### EXERCISE DIRECTIONS:
Transcribe each record exactly, but omit pictures.

--- START ---

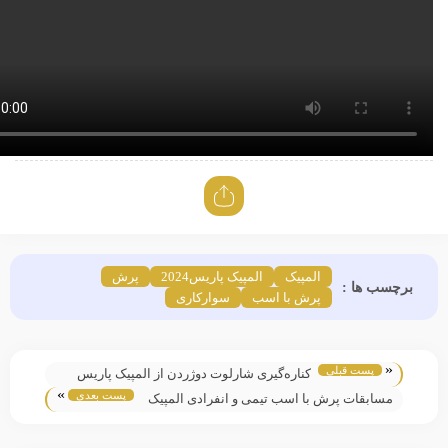
المپیک
المپیک پاریس2024
پرش
چسب ها :
پرش با اسب
سوارکاری
«
پست قبلی
کناره‌گیری شارلوت دوژردن از المپیک پاریس
»
پست بعدی
۲۰۲۴
مسابقات پرش با اسب تیمی و انفرادی المپیک
پاریس ۲۰۲۴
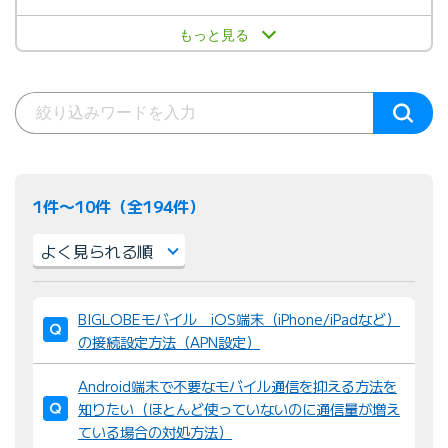
もっと見る
1件〜10件（全194件）
並
BIGLOBEモバイル iOS端末（iPhone/iPadなど）
び
の接続設定方法（APN設定）
替
え
Android端末で不要なモバイル通信を抑える方法を
：
知りたい（ほとんど使っていないのに通信量が増え
ている場合の対処方法）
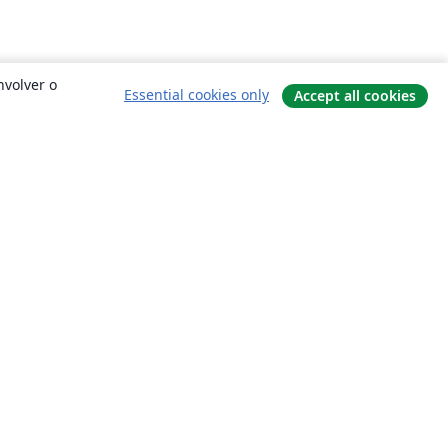
nvolver o
Essential cookies only
Accept all cookies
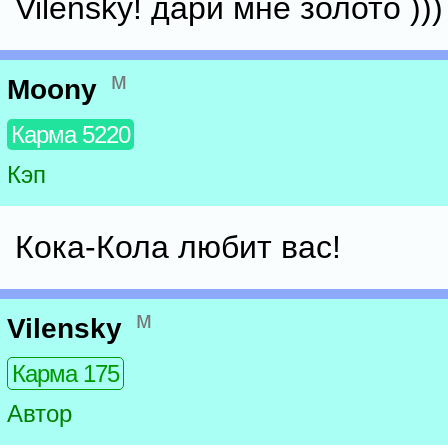
Vilensky! дари мне золото )))
м
Moony
Карма 5220
Кэп
Кока-Кола любит вас!
м
Vilensky
Карма 175
Автор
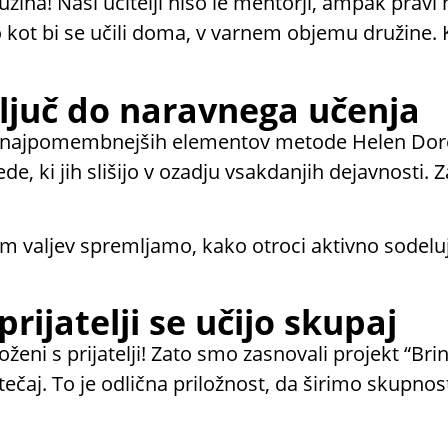
užina! Naši učitelji niso le mentorji, ampak prav
 kot bi se učili doma, v varnem objemu družine. Ko
ljuč do naravnega učenja
d najpomembnejših elementov metode Helen Doron
ede, ki jih slišijo v ozadju vsakdanjih dejavnos
jem valjev spremljamo, kako otroci aktivno sodelu
prijatelji se učijo skupaj
oženi s prijatelji! Zato smo zasnovali projekt “Bri
 tečaj. To je odlična priložnost, da širimo skup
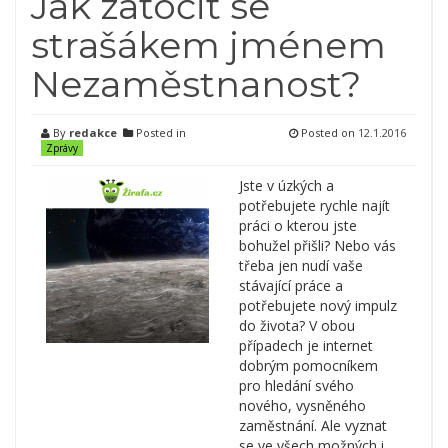
Jak zatočit se
strašákem jménem
Nezaměstnanost?
By
redakce
Posted in
Posted on
12.1.2016
Zprávy
Jste v úzkých a
potřebujete rychle najít
práci o kterou jste
bohužel přišli? Nebo vás
třeba jen nudí vaše
stávající práce a
potřebujete nový impulz
do života? V obou
případech je internet
dobrým pomocníkem
pro hledání svého
nového, vysněného
zaměstnání. Ale vyznat
se ve všech možných i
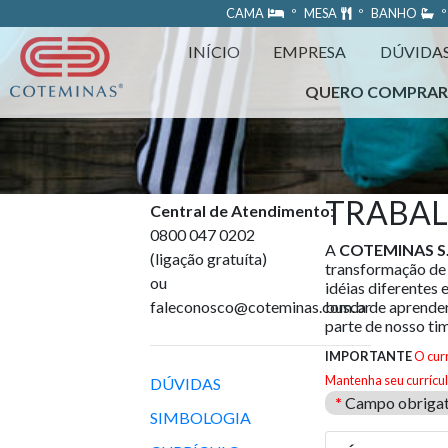
https://www.coteminas.com.br/desenv-web/htm11/
CAMA
º MESA
º BANHO
º
INÍCIO
EMPRESA
DÚVIDA
QUERO COMPRA
TRABA
Central de Atendimento
:
0800 047 0202
A
COTEMINAS S.
(ligação gratuíta)
transformação de
ou
idéias diferentes 
faleconosco@coteminas.com.br
busca de aprender
parte de nosso ti
IMPORTANTE
O cur
Mantenha seu currícul
DÚVIDAS
*
Campo obrigat
SIMBOLOGIA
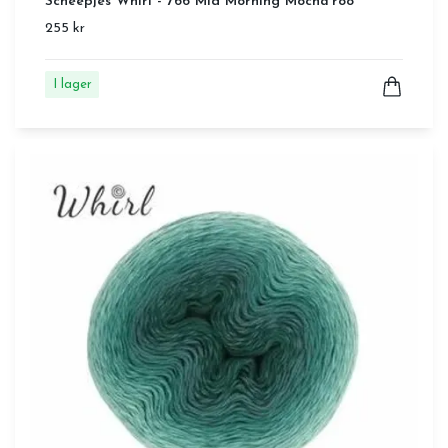
Scheepjes Whirl - 766 Mid Morning Mocha'roo
255 kr
I lager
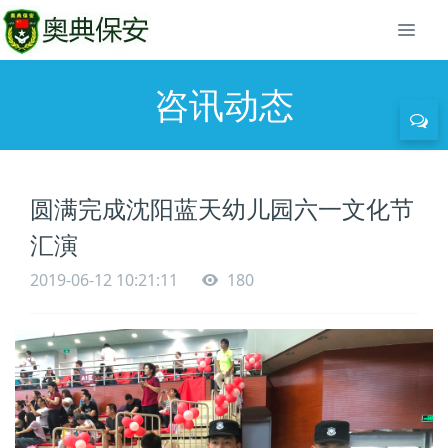
咨讯动态
圆满完成沈阳蓝天幼儿园六一文化节
汇演
2019-06-12 10:21:11
180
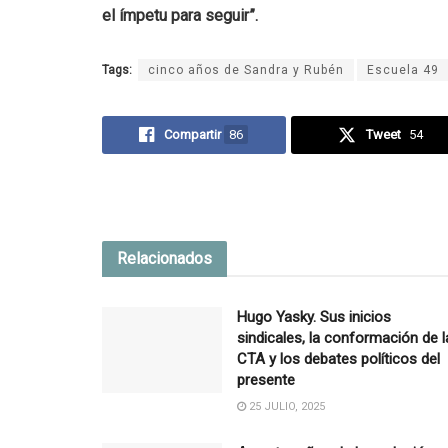
el ímpetu para seguir”.
Tags:
cinco años de Sandra y Rubén
Escuela 49
Compartir
86
Tweet
54
Relacionados
Hugo Yasky. Sus inicios
sindicales, la conformación de l
CTA y los debates políticos del
presente
25 JULIO, 2025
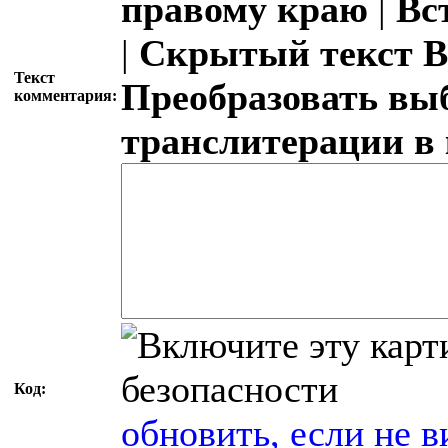
правому краю
|
Вс
|
Скрытый текст
В
Текст
Преобразовать вы
комментария:
транслитерации в
Код:
обновить, если не в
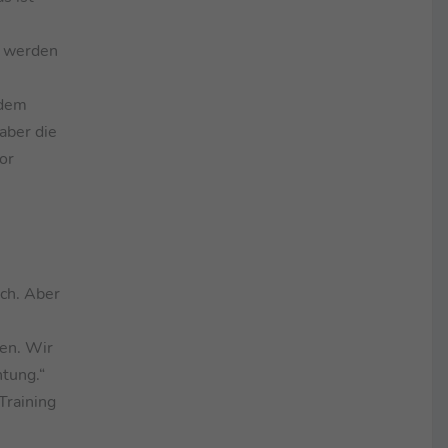
ch werden
zdem
aber die
or
ich. Aber
ben. Wir
htung.“
Training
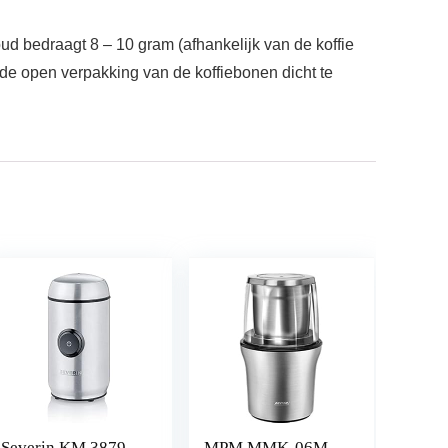
ud bedraagt 8 – 10 gram (afhankelijk van de koffie
m de open verpakking van de koffiebonen dicht te
Severin KM 3879,
MPM MMK-06M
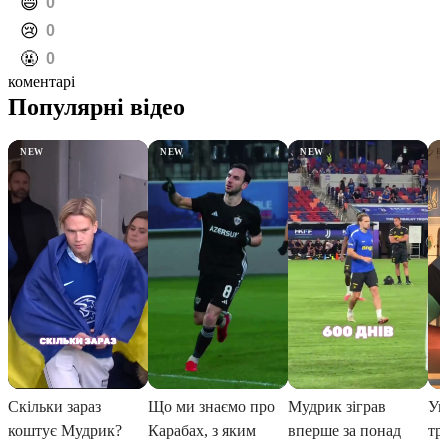
️😄
0
️😢
0
️🤬
0
коментарі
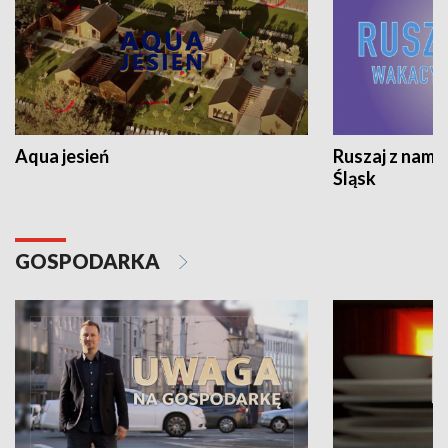
Aqua jesień
Ruszaj z nami
Śląsk
GOSPODARKA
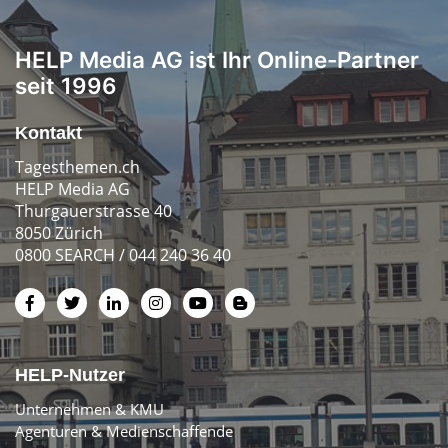
HELP Media AG ist Ihr Online-Partner
seit 1996
Kontakt
Tagesthemen.ch
HELP Media AG
Thurgauerstrasse 40
8050 Zürich
0800 SEARCH / 044 240 36 40
HELP-Nutzer
Unternehmen & KMU
Agenturen & Medienschaffende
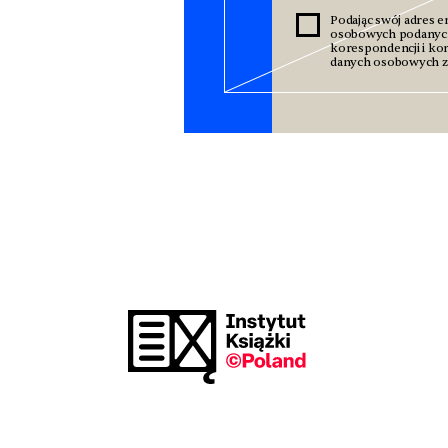
Podając swój adres e
osobowych podanyc
korespondencji i kom
danych osobowych zn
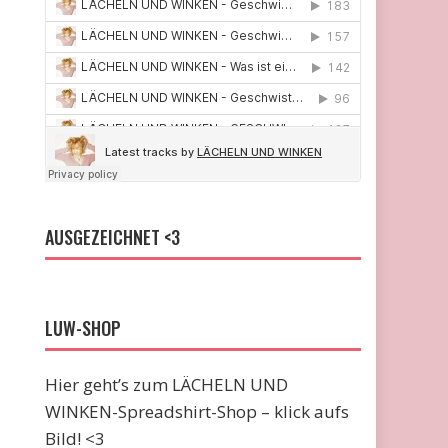
AUSGEZEICHNET <3
LUW-SHOP
Hier geht’s zum LÄCHELN UND
WINKEN-Spreadshirt-Shop – klick aufs
Bild! <3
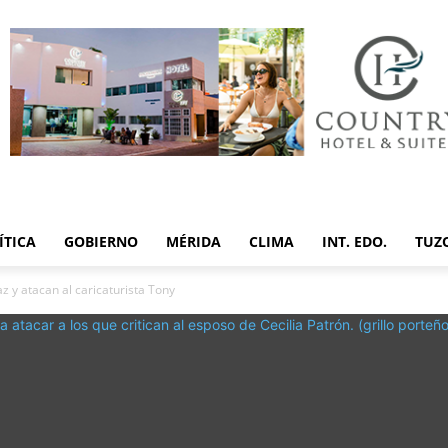
ÍTICA
GOBIERNO
MÉRIDA
CLIMA
INT. EDO.
TUZ
z y atacan al caricaturista Tony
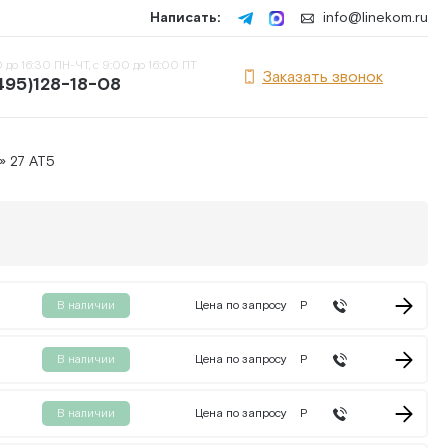
Написать:
info@linekom.ru
 до 16:30 ПН-ЧТ, с 9:00 до 16:00 ПТ
Заказать звонок
495)128-18-08
» 27 AT5
В наличии
Цена по запросу
Р
В наличии
Цена по запросу
Р
В наличии
Цена по запросу
Р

--- END ---

### OUTPUT OF THE EXERCISE:
المپیک
المپیک پاریس2024
پرش
چسب ها :
پرش با اسب
سوارکاری
«
پست قبلی
کناره‌گیری شارلوت دوژردن از المپیک پاریس
»
پست بعدی
۲۰۲۴
مسابقات پرش با اسب تیمی و انفرادی المپیک
پاریس ۲۰۲۴
もっと見る
1件〜10件（全194件）
並
BIGLOBEモバイル iOS端末（iPhone/iPadなど）
び
の接続設定方法（APN設定）
替
え
Android端末で不要なモバイル通信を抑える方法を
：
知りたい（ほとんど使っていないのに通信量が増え
ている場合の対処方法）
nvolver o
Essential cookies only
Accept all cookies
Vilensky! дари мне золото )))
м
Moony
Карма 5220
Кэп
Кока-Кола любит вас!
м
Vilensky
Карма 175
Автор
užina! Naši učitelji niso le mentorji, ampak prav
 kot bi se učili doma, v varnem objemu družine. Ko
ljuč do naravnega učenja
d najpomembnejših elementov metode Helen Doron
ede, ki jih slišijo v ozadju vsakdanjih dejavnos
jem valjev spremljamo, kako otroci aktivno sodelu
prijatelji se učijo skupaj
oženi s prijatelji! Zato smo zasnovali projekt “Bri
 tečaj. To je odlična priložnost, da širimo skup
Jak zatočit se
strašákem jménem
Nezaměstnanost?
By
redakce
Posted in
Posted on
12.1.2016
Zprávy
Jste v úzkých a
potřebujete rychle najít
práci o kterou jste
bohužel přišli? Nebo vás
třeba jen nudí vaše
stávající práce a
potřebujete nový impulz
do života? V obou
případech je internet
dobrým pomocníkem
pro hledání svého
nového, vysněného
zaměstnání. Ale vyznat
se ve všech možných i
https://www.coteminas.com.br/desenv-web/htm11/
CAMA
º MESA
º BANHO
º
INÍCIO
EMPRESA
DÚVIDA
QUERO COMPRA
TRABA
Central de Atendimento
:
0800 047 0202
A
COTEMINAS S.
(ligação gratuíta)
transformação de
ou
idéias diferentes 
faleconosco@coteminas.com.br
busca de aprender
parte de nosso ti
IMPORTANTE
O cur
Mantenha seu currícul
DÚVIDAS
*
Campo obrigat
SIMBOLOGIA
Scheepjes Whirl - 766 Mid Morning Mocha'roo
255 kr
I lager
咨讯动态
圆满完成沈阳蓝天幼儿园六一文化节
汇演
2019-06-12 10:21:11
180
el ímpetu para seguir”.
Tags:
cinco años de Sandra y Rubén
Escuela 49
Compartir
86
Tweet
54
Relacionados
Hugo Yasky. Sus inicios
sindicales, la conformación de l
CTA y los debates políticos del
presente
25 JULIO, 2025
правому краю
|
Вс
|
Скрытый текст
В
Текст
Преобразовать вы
комментария:
транслитерации в
Код:
обновить, если не в
ch werden
zdem
aber die
or
ich. Aber
ben. Wir
htung.“
Training
ud bedraagt 8 – 10 gram (afhankelijk van de koffie
m de open verpakking van de koffiebonen dicht te
Severin KM 3879,
MPM MMK-06M
️😄
0
️😢
0
️🤬
0
коментарі
Aqua jesień
Ruszaj z nami
Śląsk
GOSPODARKA
HELP Media AG ist Ihr Online-Partner
seit 1996
Kontakt
Tagesthemen.ch
HELP Media AG
Thurgauerstrasse 40
8050 Zürich
0800 SEARCH / 044 240 36 40
HELP-Nutzer
Unternehmen & KMU
Agenturen & Medienschaffende
Podając swój adres e
osobowych podanyc
korespondencji i kom
danych osobowych zn
AUSGEZEICHNET <3
LUW-SHOP
Hier geht’s zum LÄCHELN UND
WINKEN-Spreadshirt-Shop – klick aufs
Bild! <3
ÍTICA
GOBIERNO
MÉRIDA
CLIMA
INT. EDO.
TUZ
z y atacan al caricaturista Tony
Написать:
info@linekom.ru
 до 16:30 ПН-ЧТ, с 9:00 до 16:00 ПТ
Заказать звонок
495)128-18-08
» 27 AT5
В наличии
Цена по запросу
Р
В наличии
Цена по запросу
Р
В наличии
Цена по запросу
Р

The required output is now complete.